Media is not converging, it is diverging (convergence only leads to conflict)

Way back in 2006 the ever prescient Hugh MacLeod scribbled “If you talked to people the way advertising talked to people, they’d punch you in the face”.  This truism illustrates the dangers of convergence.  ‘Converge’ a one-to-many approach with a personalised situation and you end up with a fight.  Why then is advertising deemed to be effective and not result in brands being punched in the face?  It works because advertising’s great strength is that no-one takes it personally.

In 2009, in an excellent Slideshare presentation, John Willshire proposed the analogy of fireworks and bonfires to differentiate between advertising and social media.  He concludes this analogy with the warning “putting fireworks on a bonfire is not a good idea”.  Again, the danger of convergence.

Yesterday Altimeter Group published a report called The Converged Media Imperative.  The basic thrust of this report was that media are converging and that brands need to recognise this and learn how to operate within a converged media space.  The types of media that Altimeter said were converging were the Blessed Trinity of Paid, Owned and Earned.

Hold on a moment here, it is time to reign in a few assumptions.

Assumption number one: Paid, Owned and Earned.  As I have previously posted, I don’t think this is a useful definition.  I think it is far better to see media as being on a scale that has participatory media at one end and non-participatory media at the other.   The approach a brand adopts depends on where on this scale they decide to sit.  You can’t be everywhere on this scale with a universal ‘converged’ approach.

Assumption number two: forms of media are converging.   The only people who are converging media are brand and media owners and agencies for whom this convergence is a convenience that allows them to appropriate social media and export traditional one-to-many mass marketing approaches into the social / participatory space.  Consumers are going the other way.  There is a huge divergence appearing between the way consumers are using social media and the ways in which brands would like them to use it.  That’s the issue brands have to deal with.

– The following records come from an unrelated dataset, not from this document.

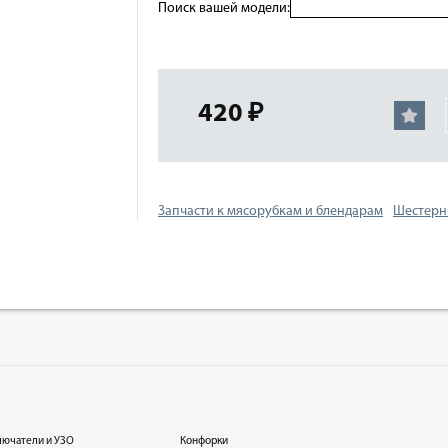
Поиск вашей модели:
420 ₽
Запчасти к мясорубкам и блендарам
Шестерн
лючатели и УЗО
Конфорки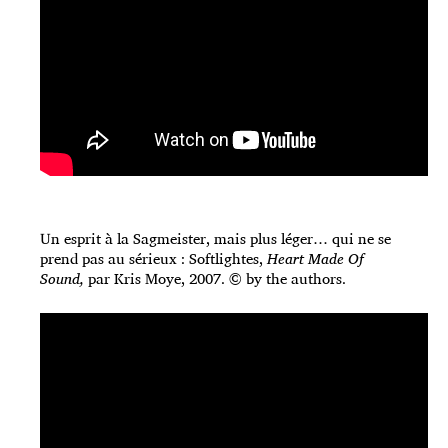
Un esprit à la Sagmeister, mais plus léger… qui ne se
prend pas au sérieux : Softlightes,
Heart Made Of
Sound,
par Kris Moye, 2007. © by the authors.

Assumption number three: Facebook is a form of media.  It is not.  Facebook, like most other forms of social media, is an infrastructure or even a form of behaviour.

It seems to me the challenge for brands is not how to manage the convergence of media, it is quite the opposite.  The challenge is how to manage divergence.  There are now two very distinct spaces opening up.  The first is the space where you talk to everyone and no-one takes it personally.  Then there is the space where you talk to individuals, where being personal is essential.  The rules of how you operate in these two spaces are completely different.  The spaces can hold hands, and they need to talk to each other but crunch them together and you get into difficulties – you either end up with a black eye or you end up wasting a lot of time and money.  The management challenge is therefore not so much about how get silos to talk to each other, it is about you keep traditional marketing contained within its appropriate silo while you develop a new set of approaches adapted to encouraging consumers to participate in your brand, rather than participate in your marketing.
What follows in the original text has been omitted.